Warren Buffett said that if you don't understand what you're investing in, you should probably not invest in it. This means first that investing should not be a complex thing, but also that it is important for you to make sure that you demystify the issues through your own financial education. I believe that everyone would like to see their money grow, but unfortunately too many people are either hoping for magic, or that someone else will do it for them. Even if you give your money to a fund manager to do it for you, it does not absolve you from learning about investing.
Let us take a look at a few classic books that could enhance your investment muscle. Let me go from the obvious to the not so obvious. Let me be so presumptuous as to assume you have read a copy of my own book, Functional Mastery Over My Finances, (Reach publishers, 2008). Let me assume further that you have read Robert Kiyosaki's Rich Dad, Poor Dad, (2000) as well as The Cash Flow Quadrant; and let me add Rich Dad's Guide to Investing, also by Robert Kiyosaki.
Two important personal finance classics that should also be on your bookshelf are The Richest Man in Babylon, (1926) by George Clason; and Think and Grow Rich (1937), by Napoleon Hill. Now that I have mentioned the obvious, let us move on to the not so obvious.
The Intelligent Investor, (1949) by Benjamin Graham. This book has been hailed by Warren Buffett as the best investment book ever written. Benjamin Graham is considered to be "the father of value investing", and investment strategy based on fundamental analysis, and focuses on buying underpriced stocks and holding them over the long term for their value. Graham delves on the history of the stock market, and informs the reader how to do fundamental analysis on a stock. He discusses various ways of managing your portfolio including positive and defensive approach.

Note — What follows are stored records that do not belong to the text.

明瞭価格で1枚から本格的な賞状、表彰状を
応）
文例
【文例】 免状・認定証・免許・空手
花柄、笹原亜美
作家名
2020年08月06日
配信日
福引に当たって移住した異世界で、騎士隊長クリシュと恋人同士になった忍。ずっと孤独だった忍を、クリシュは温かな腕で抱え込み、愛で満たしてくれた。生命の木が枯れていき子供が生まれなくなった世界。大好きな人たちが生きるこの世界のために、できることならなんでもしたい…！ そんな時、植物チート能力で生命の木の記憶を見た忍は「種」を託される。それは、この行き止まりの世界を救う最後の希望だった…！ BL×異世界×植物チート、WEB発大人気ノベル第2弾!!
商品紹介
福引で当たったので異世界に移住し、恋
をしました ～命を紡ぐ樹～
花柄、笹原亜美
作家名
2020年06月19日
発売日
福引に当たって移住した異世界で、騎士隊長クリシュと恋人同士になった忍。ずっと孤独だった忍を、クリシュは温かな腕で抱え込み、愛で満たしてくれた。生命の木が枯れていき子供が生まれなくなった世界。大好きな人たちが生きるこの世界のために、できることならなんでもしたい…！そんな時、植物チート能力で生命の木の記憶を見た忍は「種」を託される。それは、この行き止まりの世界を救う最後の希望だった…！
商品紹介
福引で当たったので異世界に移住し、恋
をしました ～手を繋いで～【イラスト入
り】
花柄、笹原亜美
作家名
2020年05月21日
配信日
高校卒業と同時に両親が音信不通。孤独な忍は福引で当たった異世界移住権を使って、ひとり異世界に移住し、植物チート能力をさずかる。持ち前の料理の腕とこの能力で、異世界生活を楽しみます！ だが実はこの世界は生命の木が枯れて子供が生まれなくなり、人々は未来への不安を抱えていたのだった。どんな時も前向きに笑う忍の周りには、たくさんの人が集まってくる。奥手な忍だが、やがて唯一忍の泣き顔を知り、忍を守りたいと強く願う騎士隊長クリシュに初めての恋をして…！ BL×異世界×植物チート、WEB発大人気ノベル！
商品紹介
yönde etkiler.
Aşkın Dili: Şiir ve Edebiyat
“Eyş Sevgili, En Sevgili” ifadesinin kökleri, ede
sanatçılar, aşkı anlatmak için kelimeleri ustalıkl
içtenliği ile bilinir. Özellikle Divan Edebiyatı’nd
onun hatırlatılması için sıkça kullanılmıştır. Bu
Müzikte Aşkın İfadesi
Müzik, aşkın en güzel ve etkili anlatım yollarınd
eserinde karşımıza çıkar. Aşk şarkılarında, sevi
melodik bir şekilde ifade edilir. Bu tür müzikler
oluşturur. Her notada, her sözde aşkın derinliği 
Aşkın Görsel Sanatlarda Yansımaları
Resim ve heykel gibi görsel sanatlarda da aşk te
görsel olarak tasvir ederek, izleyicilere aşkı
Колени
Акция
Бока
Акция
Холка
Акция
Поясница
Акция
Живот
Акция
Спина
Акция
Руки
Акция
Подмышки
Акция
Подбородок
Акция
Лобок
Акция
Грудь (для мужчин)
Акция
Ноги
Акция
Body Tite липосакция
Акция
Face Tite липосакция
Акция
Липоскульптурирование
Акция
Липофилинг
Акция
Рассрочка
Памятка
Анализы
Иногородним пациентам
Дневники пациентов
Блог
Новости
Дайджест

The Essays of Warren Buffett: Lessons for Corporate America (1997) by Warren Buffett. In his Essays, Buffett provides his view on a variety of topics. Buffett outlines his basic business principles, corporate governance, finance and investing, common stocks, and alternatives to common stocks. This is a good read for anyone who wants to learn about investing.
Beating the Street (1994) by Peter Lynch is a book you will benefit from the practical experiences of a man who is considered to be one of the most successful stock market and hedge fund managers of the 20th century. Peter Lynch is reputed to have grown a fund from $18 million to $18 billion. Beating the Street allows the reader to peek into Lynch's mind and thought processes in terms of buying or selling of shares. Lynch encourages investors to invest in what they know.
Peter Lynch also wrote Learn To Earn (1995), and One Up On Wall Street (1989). Learn To Earn is aimed at a younger audience and explains many business basics, One Up On Wall Street makes the case for the benefits of self-directed investing. All three of Lynch's books follow his common sense approach, which insists that individual investors, if they take the time to do their homework, can perform just as well or even better than the experts.